Problem statement —
Pictures are to be left out, and the rest of the records reproduced exactly.

Segment Start: Provided records

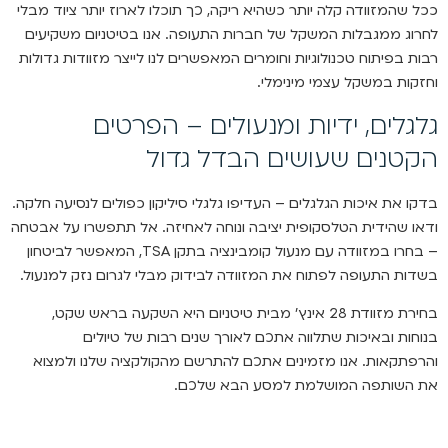
ככל שהמזוודה קלה יותר כשהיא ריקה, כך תוכלו לארוז יותר ציוד מבלי
לחרוג ממגבלות המשקל של חברות התעופה. אנו בטיטניום משקיעים
רבות בפיתוח טכנולוגיות וחומרים המאפשרים לנו לייצר מזוודות גדולות
וחזקות במשקל עצמי מינימלי.
גלגלים, ידיות ומנעולים – הפרטים
הקטנים שעושים הבדל גדול
בדקו את איכות הגלגלים – העדיפו גלגלי סיליקון כפולים לנסיעה חלקה.
ודאו שהידית הטלסקופית יציבה ונוחה לאחיזה. אל תתפשרו על אבטחה
– בחרו במזוודה עם מנעול קומבינציה בתקן TSA, המאפשר לביטחון
בשדות התעופה לפתוח את המזוודה לבידוק מבלי לגרום נזק למנעול.
בחירת מזוודת 28 אינץ’ מבית טיטניום היא השקעה בראש שקט,
בנוחות ובאיכות שתלווה אתכם לאורך שנים רבות של טיולים
והרפתקאות. אנו מזמינים אתכם להתרשם מהקולקציה שלנו ולמצוא
את השותפה המושלמת למסע הבא שלכם.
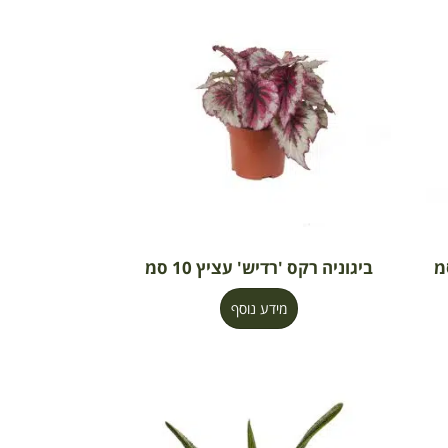
ביגוניה רקס 'רדיש' עציץ 10 סמ
מידע נוסף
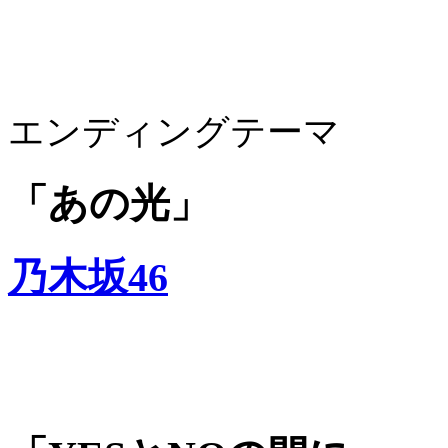
エンディングテーマ
「あの光」
乃木坂46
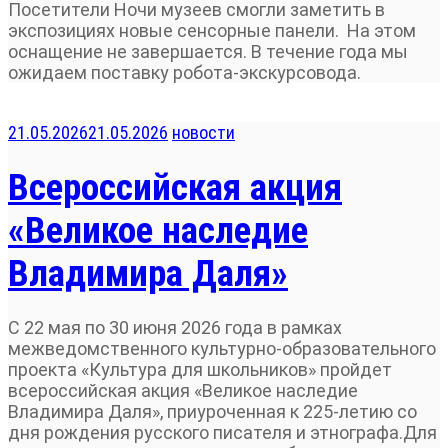
Посетители Ночи музеев смогли заметить в
экспозициях новые сенсорные панели. На этом
оснащение не завершается. В течение года мы
ожидаем поставку робота-экскурсовода.
21.05.2026
21.05.2026
новости
Всероссийская акция
«Великое наследие
Владимира Даля»
С 22 мая по 30 июня 2026 года в рамках
межведомственного культурно-образовательного
проекта «Культура для школьников» пройдет
всероссийская акция «Великое наследие
Владимира Даля», приуроченная к 225-летию со
дня рождения русского писателя и этнографа.Для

Segment End: Provided records

Response for this exercise —
ככל שהמזוודה קלה יותר כשהיא ריקה, כך תוכלו לארוז יותר ציוד מבלי
לחרוג ממגבלות המשקל של חברות התעופה. אנו בטיטניום משקיעים
רבות בפיתוח טכנולוגיות וחומרים המאפשרים לנו לייצר מזוודות גדולות
וחזקות במשקל עצמי מינימלי.
גלגלים, ידיות ומנעולים – הפרטים
הקטנים שעושים הבדל גדול
בדקו את איכות הגלגלים – העדיפו גלגלי סיליקון כפולים לנסיעה חלקה.
ודאו שהידית הטלסקופית יציבה ונוחה לאחיזה. אל תתפשרו על אבטחה
– בחרו במזוודה עם מנעול קומבינציה בתקן TSA, המאפשר לביטחון
בשדות התעופה לפתוח את המזוודה לבידוק מבלי לגרום נזק למנעול.
בחירת מזוודת 28 אינץ’ מבית טיטניום היא השקעה בראש שקט,
בנוחות ובאיכות שתלווה אתכם לאורך שנים רבות של טיולים
והרפתקאות. אנו מזמינים אתכם להתרשם מהקולקציה שלנו ולמצוא
את השותפה המושלמת למסע הבא שלכם.
ביגוניה רקס 'רדיש' עציץ 10 סמ
מידע נוסף
エンディングテーマ
「あの光」
乃木坂46
Посетители Ночи музеев смогли заметить в
экспозициях новые сенсорные панели. На этом
оснащение не завершается. В течение года мы
ожидаем поставку робота-экскурсовода.
21.05.2026
21.05.2026
новости
Всероссийская акция
«Великое наследие
Владимира Даля»
С 22 мая по 30 июня 2026 года в рамках
межведомственного культурно-образовательного
проекта «Культура для школьников» пройдет
всероссийская акция «Великое наследие
Владимира Даля», приуроченная к 225-летию со
дня рождения русского писателя и этнографа.Для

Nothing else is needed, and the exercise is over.